▶ _Assignment_
Give the lines again exactly as they appear, beginning at the one with "Räucherstäbchen oder Engelsflügel, sondern" and ending at the last line of the records.

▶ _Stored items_
┄┄┄┄┄┄┄┄┄┄┄┄┄┄┄┄┄┄┄┄

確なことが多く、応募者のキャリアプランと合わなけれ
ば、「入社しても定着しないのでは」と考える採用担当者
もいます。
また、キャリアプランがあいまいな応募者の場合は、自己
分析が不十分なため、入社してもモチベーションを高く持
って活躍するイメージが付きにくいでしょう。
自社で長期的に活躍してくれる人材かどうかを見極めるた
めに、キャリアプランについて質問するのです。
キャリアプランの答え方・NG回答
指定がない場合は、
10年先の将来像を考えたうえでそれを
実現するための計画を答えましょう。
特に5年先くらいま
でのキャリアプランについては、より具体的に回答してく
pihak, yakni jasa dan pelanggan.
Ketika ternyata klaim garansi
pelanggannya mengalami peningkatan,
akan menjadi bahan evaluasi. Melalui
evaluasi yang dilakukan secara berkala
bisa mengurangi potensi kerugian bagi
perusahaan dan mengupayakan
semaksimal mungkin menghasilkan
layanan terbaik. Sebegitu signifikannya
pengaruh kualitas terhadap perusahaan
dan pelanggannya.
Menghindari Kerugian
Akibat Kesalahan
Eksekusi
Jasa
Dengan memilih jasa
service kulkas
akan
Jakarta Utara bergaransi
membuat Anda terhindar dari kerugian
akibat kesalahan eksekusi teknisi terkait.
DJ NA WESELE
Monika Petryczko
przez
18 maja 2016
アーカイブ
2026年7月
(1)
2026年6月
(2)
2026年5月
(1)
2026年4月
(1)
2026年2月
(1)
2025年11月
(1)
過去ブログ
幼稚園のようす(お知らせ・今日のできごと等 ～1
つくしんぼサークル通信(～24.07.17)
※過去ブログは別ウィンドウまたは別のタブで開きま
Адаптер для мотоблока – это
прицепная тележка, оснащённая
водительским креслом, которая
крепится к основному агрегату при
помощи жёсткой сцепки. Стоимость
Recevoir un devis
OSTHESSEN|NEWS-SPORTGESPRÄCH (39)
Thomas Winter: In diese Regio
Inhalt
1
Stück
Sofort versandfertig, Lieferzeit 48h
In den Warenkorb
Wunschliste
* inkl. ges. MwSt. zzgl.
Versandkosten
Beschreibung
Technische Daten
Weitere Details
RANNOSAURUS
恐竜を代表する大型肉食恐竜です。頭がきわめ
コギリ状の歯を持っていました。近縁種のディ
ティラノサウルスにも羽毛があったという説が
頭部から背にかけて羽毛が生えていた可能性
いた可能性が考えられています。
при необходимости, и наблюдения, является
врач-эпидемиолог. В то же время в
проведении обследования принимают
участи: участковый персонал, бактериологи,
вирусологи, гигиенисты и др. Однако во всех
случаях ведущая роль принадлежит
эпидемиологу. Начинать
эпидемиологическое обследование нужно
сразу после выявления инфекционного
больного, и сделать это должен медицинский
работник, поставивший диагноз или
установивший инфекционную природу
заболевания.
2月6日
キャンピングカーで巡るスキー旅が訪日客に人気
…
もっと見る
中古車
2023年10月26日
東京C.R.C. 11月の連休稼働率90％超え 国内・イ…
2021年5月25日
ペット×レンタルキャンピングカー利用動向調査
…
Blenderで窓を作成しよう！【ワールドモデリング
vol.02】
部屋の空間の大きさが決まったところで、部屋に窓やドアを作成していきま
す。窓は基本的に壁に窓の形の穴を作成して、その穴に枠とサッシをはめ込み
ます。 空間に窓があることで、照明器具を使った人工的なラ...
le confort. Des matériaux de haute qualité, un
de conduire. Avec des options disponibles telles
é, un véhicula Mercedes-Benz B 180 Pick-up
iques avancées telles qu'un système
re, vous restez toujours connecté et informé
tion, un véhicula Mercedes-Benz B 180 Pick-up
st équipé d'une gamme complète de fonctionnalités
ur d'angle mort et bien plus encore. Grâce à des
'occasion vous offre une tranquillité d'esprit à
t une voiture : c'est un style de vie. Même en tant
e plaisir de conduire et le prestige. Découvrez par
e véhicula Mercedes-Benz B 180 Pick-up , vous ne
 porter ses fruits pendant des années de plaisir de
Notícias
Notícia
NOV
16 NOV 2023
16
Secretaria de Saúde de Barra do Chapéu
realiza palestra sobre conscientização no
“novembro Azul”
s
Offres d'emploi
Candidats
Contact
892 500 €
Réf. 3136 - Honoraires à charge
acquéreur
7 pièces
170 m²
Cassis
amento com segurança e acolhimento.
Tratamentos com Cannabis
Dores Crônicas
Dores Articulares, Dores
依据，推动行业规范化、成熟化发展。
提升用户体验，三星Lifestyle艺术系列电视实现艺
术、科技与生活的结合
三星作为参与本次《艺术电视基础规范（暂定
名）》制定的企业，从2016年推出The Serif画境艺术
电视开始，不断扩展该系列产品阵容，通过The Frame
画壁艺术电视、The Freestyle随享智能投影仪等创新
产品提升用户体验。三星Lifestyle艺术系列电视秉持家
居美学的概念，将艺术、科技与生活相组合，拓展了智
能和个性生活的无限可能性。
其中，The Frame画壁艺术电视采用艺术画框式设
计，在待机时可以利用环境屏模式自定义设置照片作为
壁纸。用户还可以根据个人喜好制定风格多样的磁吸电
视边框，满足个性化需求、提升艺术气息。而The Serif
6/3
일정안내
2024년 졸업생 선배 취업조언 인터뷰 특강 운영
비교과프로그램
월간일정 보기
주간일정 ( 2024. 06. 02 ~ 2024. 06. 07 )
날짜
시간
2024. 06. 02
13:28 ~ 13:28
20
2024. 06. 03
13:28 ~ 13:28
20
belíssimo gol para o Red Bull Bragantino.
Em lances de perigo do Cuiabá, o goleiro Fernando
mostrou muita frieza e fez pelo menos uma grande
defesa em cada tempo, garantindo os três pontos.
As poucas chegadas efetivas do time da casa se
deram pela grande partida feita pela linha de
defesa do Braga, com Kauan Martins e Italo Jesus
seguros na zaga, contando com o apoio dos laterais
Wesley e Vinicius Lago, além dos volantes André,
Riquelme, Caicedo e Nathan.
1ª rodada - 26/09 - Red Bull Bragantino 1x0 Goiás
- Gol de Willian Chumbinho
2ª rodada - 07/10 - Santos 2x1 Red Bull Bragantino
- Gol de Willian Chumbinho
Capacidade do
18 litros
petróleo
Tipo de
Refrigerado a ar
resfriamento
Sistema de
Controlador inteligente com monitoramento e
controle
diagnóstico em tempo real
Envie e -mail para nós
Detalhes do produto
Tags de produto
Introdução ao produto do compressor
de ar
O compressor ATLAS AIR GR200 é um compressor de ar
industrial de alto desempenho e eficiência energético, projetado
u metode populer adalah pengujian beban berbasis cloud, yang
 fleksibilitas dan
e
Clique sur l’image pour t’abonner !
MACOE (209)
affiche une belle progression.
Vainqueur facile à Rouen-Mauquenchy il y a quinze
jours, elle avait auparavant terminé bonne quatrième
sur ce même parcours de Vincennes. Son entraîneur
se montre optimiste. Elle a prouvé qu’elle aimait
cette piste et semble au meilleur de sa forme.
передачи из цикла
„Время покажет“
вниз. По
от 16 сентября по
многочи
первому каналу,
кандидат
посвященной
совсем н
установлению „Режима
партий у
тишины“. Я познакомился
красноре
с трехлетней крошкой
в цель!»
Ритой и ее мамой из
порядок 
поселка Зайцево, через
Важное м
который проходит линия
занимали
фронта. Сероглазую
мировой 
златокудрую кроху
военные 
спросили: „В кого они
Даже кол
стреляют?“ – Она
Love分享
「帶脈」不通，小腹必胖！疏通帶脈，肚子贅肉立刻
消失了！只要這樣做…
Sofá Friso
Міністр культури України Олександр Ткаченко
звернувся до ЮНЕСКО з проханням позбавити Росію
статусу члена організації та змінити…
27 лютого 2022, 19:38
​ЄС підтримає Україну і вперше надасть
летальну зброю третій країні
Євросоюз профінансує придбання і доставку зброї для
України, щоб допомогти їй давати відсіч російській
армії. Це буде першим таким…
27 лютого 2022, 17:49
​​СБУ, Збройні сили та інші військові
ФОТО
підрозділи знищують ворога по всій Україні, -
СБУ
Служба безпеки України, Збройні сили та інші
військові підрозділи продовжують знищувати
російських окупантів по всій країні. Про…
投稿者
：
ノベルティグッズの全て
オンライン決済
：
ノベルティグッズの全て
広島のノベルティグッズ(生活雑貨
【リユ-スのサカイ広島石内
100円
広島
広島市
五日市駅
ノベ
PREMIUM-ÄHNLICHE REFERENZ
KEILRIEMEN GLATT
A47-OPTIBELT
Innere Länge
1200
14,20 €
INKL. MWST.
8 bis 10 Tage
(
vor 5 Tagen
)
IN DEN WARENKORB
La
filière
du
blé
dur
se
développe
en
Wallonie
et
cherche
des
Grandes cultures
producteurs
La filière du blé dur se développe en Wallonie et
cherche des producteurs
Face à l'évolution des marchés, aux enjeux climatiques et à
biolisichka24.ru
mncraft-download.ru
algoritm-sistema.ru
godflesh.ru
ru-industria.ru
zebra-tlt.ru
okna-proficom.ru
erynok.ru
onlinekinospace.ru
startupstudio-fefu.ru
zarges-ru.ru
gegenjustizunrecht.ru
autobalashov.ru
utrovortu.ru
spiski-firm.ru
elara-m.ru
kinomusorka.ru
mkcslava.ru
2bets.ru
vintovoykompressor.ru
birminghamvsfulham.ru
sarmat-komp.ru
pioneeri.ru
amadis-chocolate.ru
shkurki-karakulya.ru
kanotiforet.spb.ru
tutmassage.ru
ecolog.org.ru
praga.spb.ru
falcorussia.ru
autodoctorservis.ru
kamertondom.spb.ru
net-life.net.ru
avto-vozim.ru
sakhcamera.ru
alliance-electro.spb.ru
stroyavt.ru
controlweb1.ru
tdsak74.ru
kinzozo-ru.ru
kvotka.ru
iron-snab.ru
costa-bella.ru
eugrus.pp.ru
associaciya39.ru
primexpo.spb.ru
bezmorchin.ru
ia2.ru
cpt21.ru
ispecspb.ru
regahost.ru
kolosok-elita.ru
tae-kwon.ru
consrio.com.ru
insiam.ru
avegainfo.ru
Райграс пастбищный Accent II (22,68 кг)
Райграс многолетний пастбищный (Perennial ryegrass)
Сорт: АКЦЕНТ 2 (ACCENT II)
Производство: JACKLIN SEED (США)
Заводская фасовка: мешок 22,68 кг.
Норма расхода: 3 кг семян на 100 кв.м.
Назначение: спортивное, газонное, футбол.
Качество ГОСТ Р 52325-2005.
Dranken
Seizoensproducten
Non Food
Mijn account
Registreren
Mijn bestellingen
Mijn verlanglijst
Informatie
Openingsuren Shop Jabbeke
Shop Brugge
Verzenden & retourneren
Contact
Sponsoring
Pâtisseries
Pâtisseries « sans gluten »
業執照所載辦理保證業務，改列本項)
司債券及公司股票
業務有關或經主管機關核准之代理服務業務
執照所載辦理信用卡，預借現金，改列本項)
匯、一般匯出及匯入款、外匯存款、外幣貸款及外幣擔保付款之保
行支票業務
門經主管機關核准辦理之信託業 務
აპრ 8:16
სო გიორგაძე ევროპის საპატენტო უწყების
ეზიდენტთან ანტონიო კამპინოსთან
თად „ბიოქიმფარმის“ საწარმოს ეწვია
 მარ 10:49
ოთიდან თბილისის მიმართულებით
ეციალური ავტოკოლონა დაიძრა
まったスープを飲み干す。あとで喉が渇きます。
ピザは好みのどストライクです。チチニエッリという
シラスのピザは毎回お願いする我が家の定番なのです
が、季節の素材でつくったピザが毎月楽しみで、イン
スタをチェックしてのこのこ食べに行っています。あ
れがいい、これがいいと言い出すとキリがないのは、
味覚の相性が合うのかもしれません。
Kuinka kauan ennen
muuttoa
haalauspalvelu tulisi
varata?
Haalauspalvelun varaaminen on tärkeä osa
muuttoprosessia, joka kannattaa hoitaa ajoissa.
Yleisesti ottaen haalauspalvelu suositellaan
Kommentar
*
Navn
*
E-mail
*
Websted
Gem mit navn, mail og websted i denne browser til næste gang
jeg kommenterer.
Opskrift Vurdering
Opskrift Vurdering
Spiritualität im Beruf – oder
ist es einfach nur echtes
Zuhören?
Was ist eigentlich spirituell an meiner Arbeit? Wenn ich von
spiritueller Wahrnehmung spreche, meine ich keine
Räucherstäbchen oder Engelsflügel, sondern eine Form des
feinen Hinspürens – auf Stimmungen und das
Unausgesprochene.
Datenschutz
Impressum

┄┄┄┄┄┄┄┄┄┄┄┄┄┄┄┄┄┄┄┄

▶ _Expected answer_
Räucherstäbchen oder Engelsflügel, sondern eine Form des
feinen Hinspürens – auf Stimmungen und das
Unausgesprochene.
Datenschutz
Impressum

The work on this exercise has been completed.